Fed Adopts New Bank Rules Targeting Risk
The Federal Reserve on Tuesday announced the adoption of several new rules aimed at reducing the amount of risk taken by large foreign banks with operations in the U.S. in an effort to prevent another financial crisis.
Foreign banks with assets of $50 billion or more will now be required to adhere to “enhanced prudential standards” initiated under the Dodd-Frank Wall Street Reform bill and related Consumer Protection Act.
The concern by the Fed and other regulators is that big foreign banks -- those in the too-big-to-fail category such as Deutsche Bank (NYSE: DB) and Barclays (NYSE: BCS) -- with large U.S. operations and close ties to U.S. banks could trigger a crisis that requires a taxpayer bailout similar to the fallout from the 2008 financial crisis.
“The requirements applicable to foreign banking organizations with a large U.S. presence are an essential part of regulatory reform in the aftermath of the financial crisis,” Daniel K. Tarullo, the Fed governor who oversees regulation, said in a statement.

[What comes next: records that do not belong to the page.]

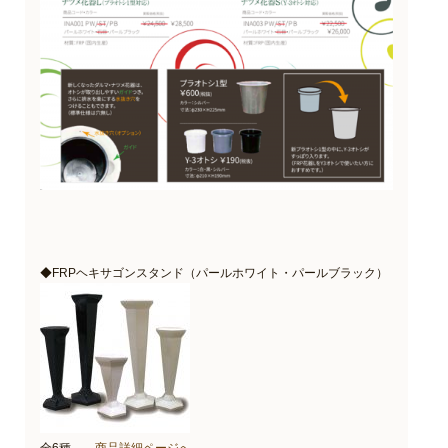
◆FRPヘキサゴンスタンド（パールホワイト・パールブラック）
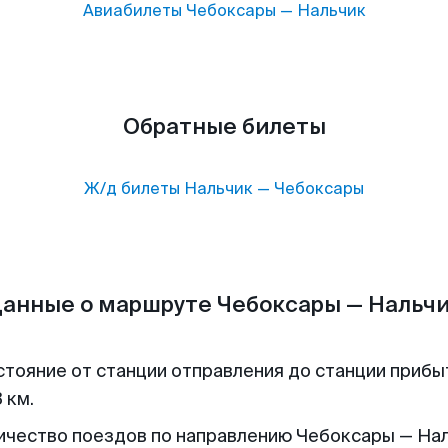
Авиабилеты
Чебоксары
—
Нальчик
Обратные билеты
Ж/д билеты
Нальчик
—
Чебоксары
анные о маршруте Чебоксары — Нальч
стояние от станции отправления до станции прибы
 км.
ичество поездов по направлению Чебоксары — Нал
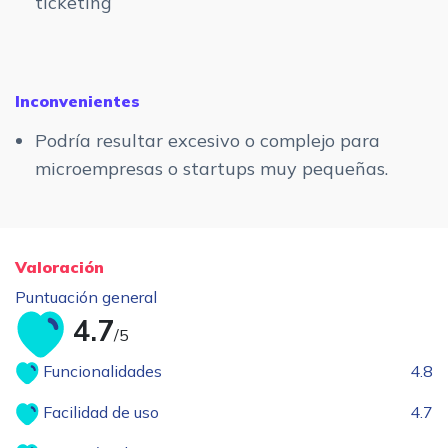
ticketing
Inconvenientes
Podría resultar excesivo o complejo para
microempresas o startups muy pequeñas.
Valoración
Puntuación general
4.7
/5
Funcionalidades
4.8
Facilidad de uso
4.7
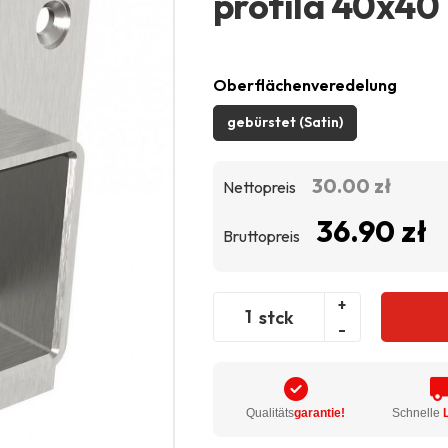
profila 40x40
Oberflächenveredelung
gebürstet (Satin)
30.00 zł
Nettopreis
36.90 zł
Bruttopreis
+
stck
-
Qualitäts
garantie!
Schnelle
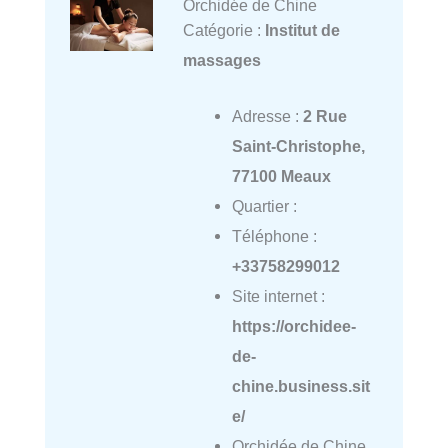
Orchidée de Chine
Catégorie :
Institut de
massages
Adresse :
2 Rue
Saint-Christophe,
77100 Meaux
Quartier :
Téléphone :
+33758299012
Site internet :
https://orchidee-
de-
chine.business.sit
e/
Orchidée de Chine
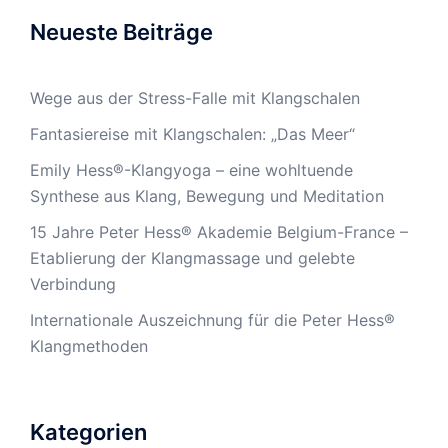
Neueste Beiträge
Wege aus der Stress-Falle mit Klangschalen
Fantasiereise mit Klangschalen: „Das Meer“
Emily Hess®-Klangyoga – eine wohltuende
Synthese aus Klang, Bewegung und Meditation
15 Jahre Peter Hess® Akademie Belgium-France –
Etablierung der Klangmassage und gelebte
Verbindung
Internationale Auszeichnung für die Peter Hess®
Klangmethoden
Kategorien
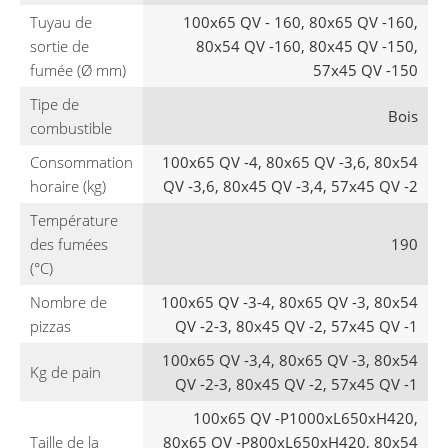
Tuyau de
100x65 QV - 160, 80x65 QV -160,
sortie de
80x54 QV -160, 80x45 QV -150,
fumée (Ø mm)
57x45 QV -150
Tipe de
Bois
combustible
Consommation
100x65 QV -4, 80x65 QV -3,6, 80x54
horaire (kg)
QV -3,6, 80x45 QV -3,4, 57x45 QV -2
Température
des fumées
190
(°C)
Nombre de
100x65 QV -3-4, 80x65 QV -3, 80x54
pizzas
QV -2-3, 80x45 QV -2, 57x45 QV -1
100x65 QV -3,4, 80x65 QV -3, 80x54
Kg de pain
QV -2-3, 80x45 QV -2, 57x45 QV -1
100x65 QV -P1000xL650xH420,
Taille de la
80x65 QV -P800xL650xH420, 80x54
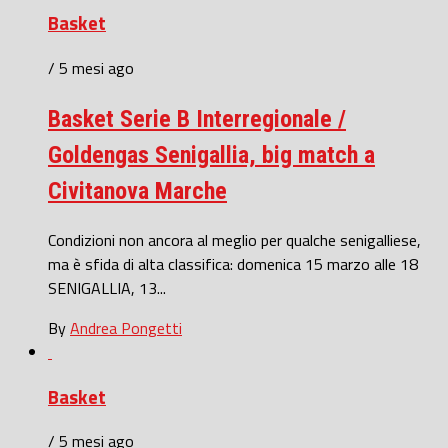
Basket
/ 5 mesi ago
Basket Serie B Interregionale /
Goldengas Senigallia, big match a
Civitanova Marche
Condizioni non ancora al meglio per qualche senigalliese,
ma è sfida di alta classifica: domenica 15 marzo alle 18
SENIGALLIA, 13...
By
Andrea Pongetti
Basket
/ 5 mesi ago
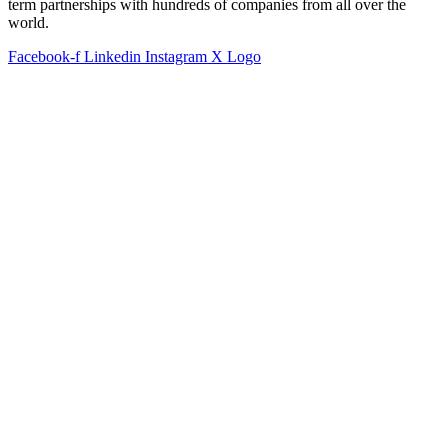
term partnerships with hundreds of companies from all over the
world.
Facebook-f
Linkedin
Instagram
X Logo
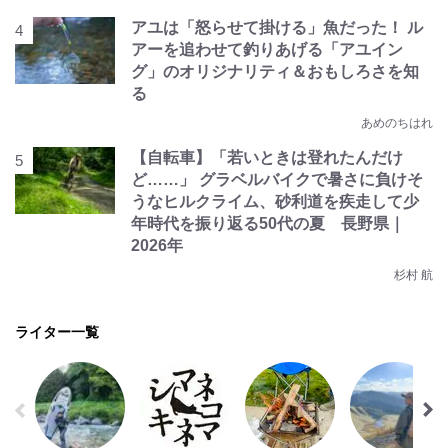
アユは「怒らせて掛ける」魚だった！ ル
アーを追わせて釣りあげる「アユイン
グ」のオリジナリティ＆おもしろさを知
る
あめのちはれ
【自転車】「若いときは登れたんだけ
ど……」 グラベルバイクで暑さに負けそ
うなヒルクライム、砂利道を疾走して少
年時代を振り返る50代の夏 長野県｜
2026年
杉村 航
ライター一覧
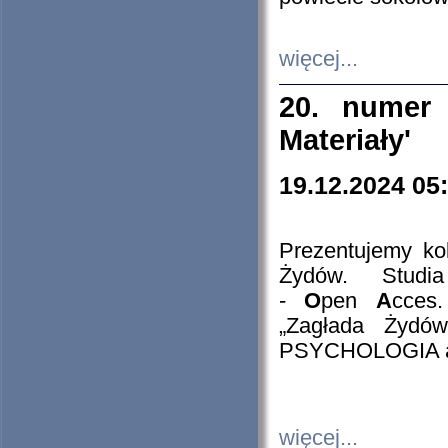
więcej...
20. numer 
Materiały'
19.12.2024 05
Prezentujemy kol
Żydów. Stud
-
O
pen
A
cces
„Zagłada Żydów
PSYCHOLOGIA 
więcej...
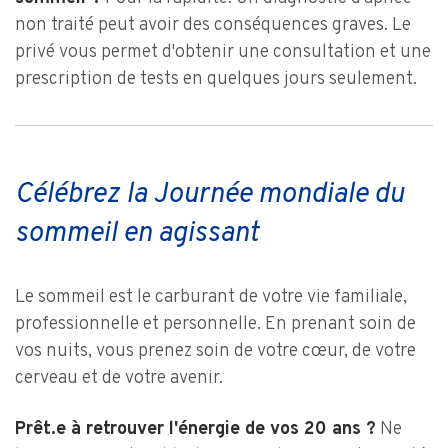
non traité peut avoir des conséquences graves. Le
privé vous permet d'obtenir une consultation et une
prescription de tests en quelques jours seulement.
Célébrez la Journée mondiale du
sommeil en agissant
Le sommeil est le carburant de votre vie familiale,
professionnelle et personnelle. En prenant soin de
vos nuits, vous prenez soin de votre cœur, de votre
cerveau et de votre avenir.
Prêt.e à retrouver l'énergie de vos 20 ans ?
Ne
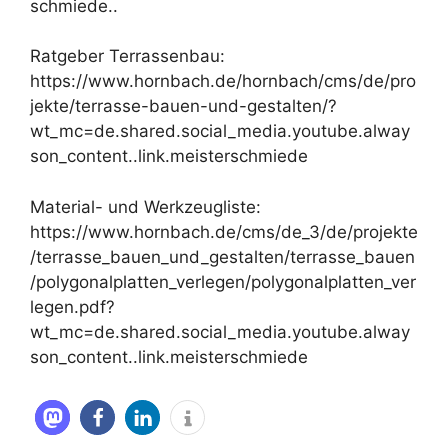
schmiede..
Ratgeber Terrassenbau:
https://www.hornbach.de/hornbach/cms/de/pro
jekte/terrasse-bauen-und-gestalten/?
wt_mc=de.shared.social_media.youtube.alway
son_content..link.meisterschmiede
Material- und Werkzeugliste:
https://www.hornbach.de/cms/de_3/de/projekte
/terrasse_bauen_und_gestalten/terrasse_bauen
/polygonalplatten_verlegen/polygonalplatten_ver
legen.pdf?
wt_mc=de.shared.social_media.youtube.alway
son_content..link.meisterschmiede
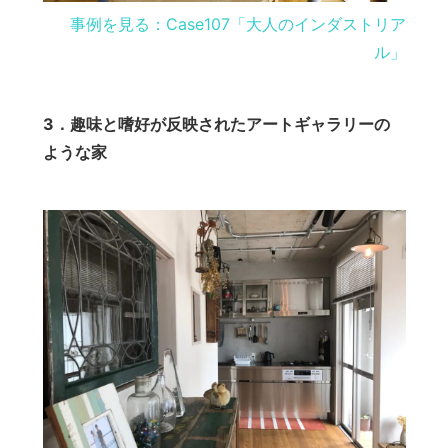
事例を見る：Case107「大人のインダストリア
ル」
3．趣味と嗜好が反映されたアートギャラリーの
ような家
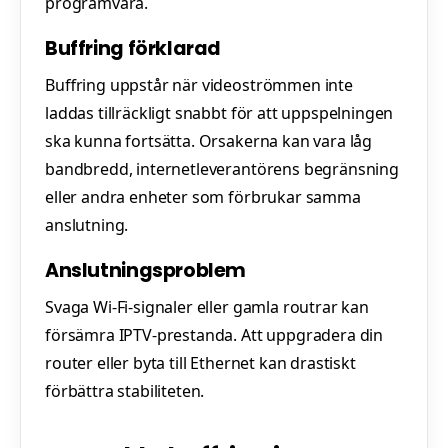
programvara.
Buffring förklarad
Buffring uppstår när videoströmmen inte
laddas tillräckligt snabbt för att uppspelningen
ska kunna fortsätta. Orsakerna kan vara låg
bandbredd, internetleverantörens begränsning
eller andra enheter som förbrukar samma
anslutning.
Anslutningsproblem
Svaga Wi-Fi-signaler eller gamla routrar kan
försämra IPTV-prestanda. Att uppgradera din
router eller byta till Ethernet kan drastiskt
förbättra stabiliteten.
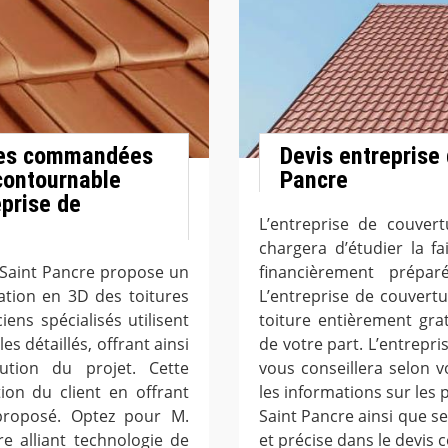
ures commandées
Devis entreprise 
ncontournable
Pancre
eprise de
L’entreprise de couver
chargera d’étudier la fa
 Saint Pancre propose un
financièrement prépar
ation en 3D des toitures
L’entreprise de couvert
ens spécialisés utilisent
toiture entièrement gr
s détaillés, offrant ainsi
de votre part. L’entrepr
cution du projet. Cette
vous conseillera selon 
ion du client en offrant
les informations sur les 
proposé. Optez pour M.
Saint Pancre ainsi que se
e alliant technologie de
et précise dans le devis 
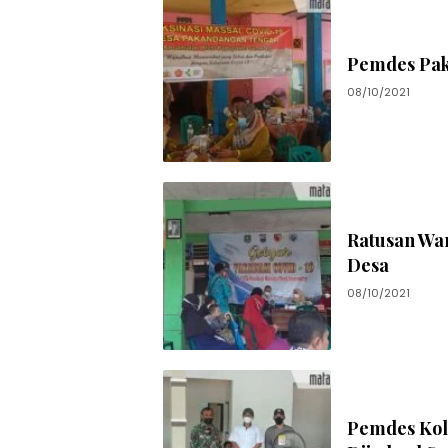
Pemdes Pak
08/10/2021
Ratusan War
Desa
08/10/2021
Pemdes Kolo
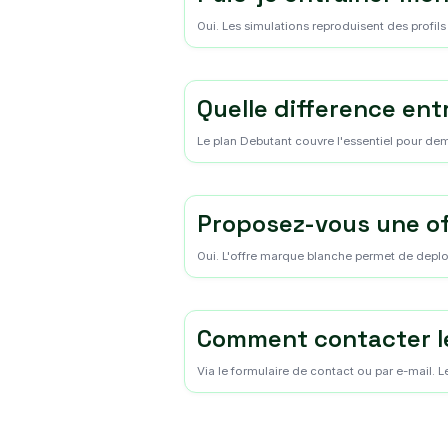
Oui. Les simulations reproduisent des profil
Quelle difference ent
Le plan Debutant couvre l'essentiel pour dem
Proposez-vous une of
Oui. L'offre marque blanche permet de dep
Comment contacter l
Via le formulaire de contact ou par e-mail. Le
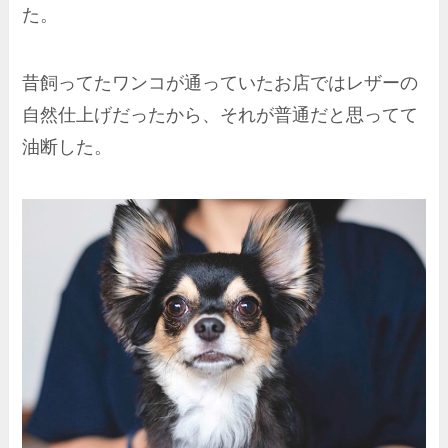
た。
昔飼ってたワンコが通っていたお店ではレザーの
自然仕上げだったから、それが普通だと思ってて
油断した。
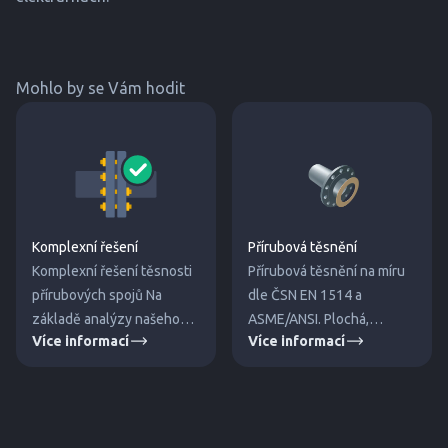
Mohlo by se Vám hodit
Komplexní řešení
Přírubová těsnění
Komplexní řešení těsnosti
Přírubová těsnění na míru
přírubových spojů Na
dle ČSN EN 1514 a
základě analýzy našeho
ASME/ANSI. Plochá,
Více informací
Více informací
inženýra Vám navrhneme
spirálová, kovová, RTJ
nejvhodnější řešení a
kroužky a pásky. Pro
dodáme veškerý potřebný
průmysl, energetiku i
materiál. Montáž spoje
chemii.
bude ná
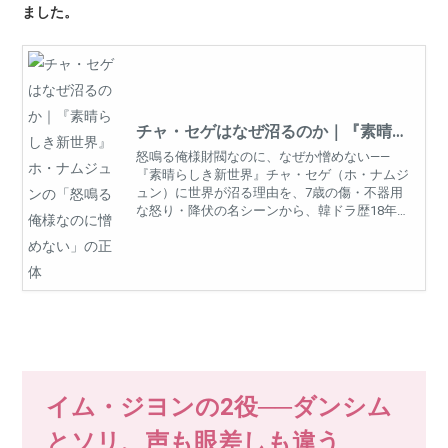
ました。
チャ・セゲはなぜ沼るのか｜『素晴ら
しき新世界』ホ・ナムジュンの「怒鳴
怒鳴る俺様財閥なのに、なぜか憎めない——
る俺様なのに憎めない」の正体
『素晴らしき新世界』チャ・セゲ（ホ・ナムジ
ュン）に世界が沼る理由を、7歳の傷・不器用
な怒り・降伏の名シーンから、韓ドラ歴18年
の視点で解き明かします。
イム・ジヨンの2役──ダンシム
とソリ、声も眼差しも違う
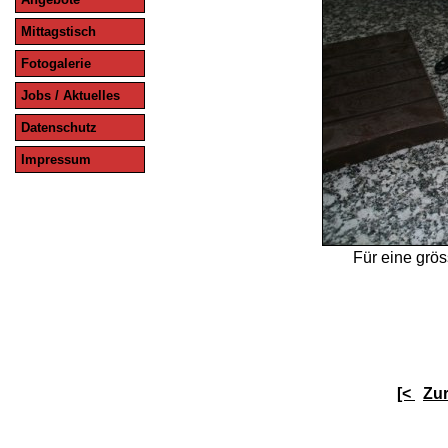
Mittagstisch
Fotogalerie
Jobs / Aktuelles
Datenschutz
Impressum
Für eine grös
[<
Zu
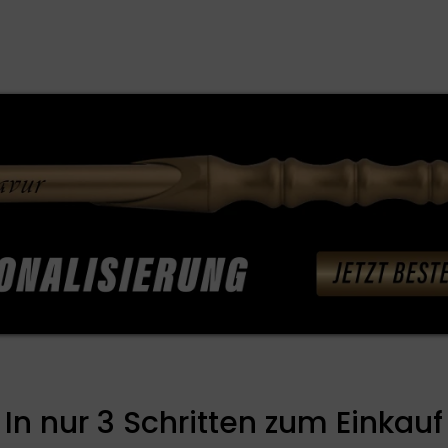
In nur 3 Schritten zum Einkauf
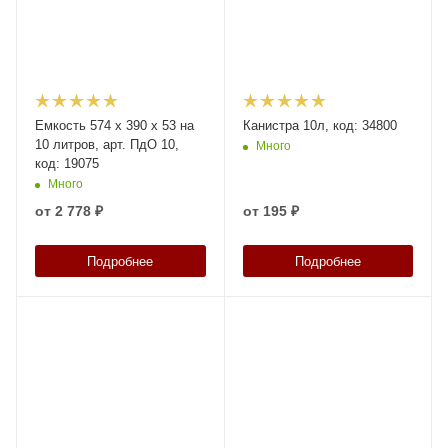
Емкость 574 х 390 х 53 на
Канистра 10л, код: 34800
10 литров, арт. ПдО 10,
Много
код: 19075
Много
от
2 778 ₽
от
195 ₽
Подробнее
Подробнее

The new standards include risk-based and leverage capital requirements, liquidity standards, requirements for overall risk management -- including establishing a risk committee – and stress-test requirements.
In addition, banks deemed by the Fed to pose a “grave threat to financial stability” will be held to a 15-to-1 debt-to-equity limit.
The new rules also require certain bank holding companies and foreign banking organizations with assets of $10 billion or more to form risk committees and adhere to capital stress-testing requirements.
The rule does not impose enhanced prudential standards on non-bank financial firms, according to a statement released by the Fed.
Fed Chair Janet Yellen in prepared remarks while introducing the new rules said the heightened standards are intended to prevent “the sudden failure or near failure of large financial institutions” which “can have destabilizing effects on the financial system and harm the broader economy.”
The 2008 financial crisis, Yellen said, highlighted the fact that the existing regulatory structure ensuring that big banks didn’t take on too much risk “contained material weaknesses.”
“The final rule would help address these sources of vulnerability,” Yellen said.
“In developing the requirements for both domestic and foreign banking organizations, the (Fed) has sought to strengthen U.S. financial stability and reinforce its longstanding policy of national treatment and equality of competitive opportunity between the U.S. operations of foreign banking organizations and U.S. banking firms.”
The new rules take effect in July 2016, a year later than first proposed. Another rule, one that has drawn a great deal of criticism from the foreign banks, which impacts leverage ratio requirements -- another way to rein in risk -- takes effect in July 2018.